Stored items
>>>

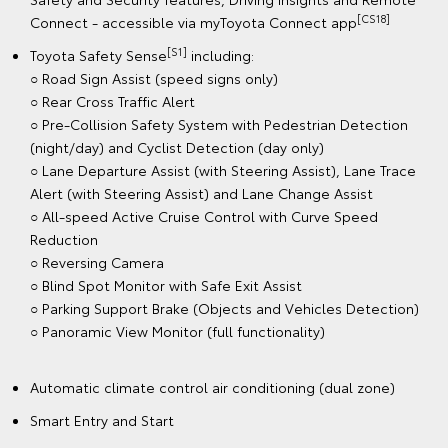
[CS18]
Connect - accessible via myToyota Connect app
[S1]
Toyota Safety Sense
including:
○ Road Sign Assist (speed signs only)
○ Rear Cross Traffic Alert
○ Pre-Collision Safety System with Pedestrian Detection
(night/day) and Cyclist Detection (day only)
○ Lane Departure Assist (with Steering Assist), Lane Trace
Alert (with Steering Assist) and Lane Change Assist
○ All-speed Active Cruise Control with Curve Speed
Reduction
○ Reversing Camera
○ Blind Spot Monitor with Safe Exit Assist
○ Parking Support Brake (Objects and Vehicles Detection)
○ Panoramic View Monitor (full functionality)
Automatic climate control air conditioning (dual zone)
Smart Entry and Start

<<<

Nothing but the lines from the one with "Safe Exit Assist" through the final line of the data belongs in the answer, and they must match exactly.

### ANSWER TO THIS PROBLEM
○ Blind Spot Monitor with Safe Exit Assist
○ Parking Support Brake (Objects and Vehicles Detection)
○ Panoramic View Monitor (full functionality)
Automatic climate control air conditioning (dual zone)
Smart Entry and Start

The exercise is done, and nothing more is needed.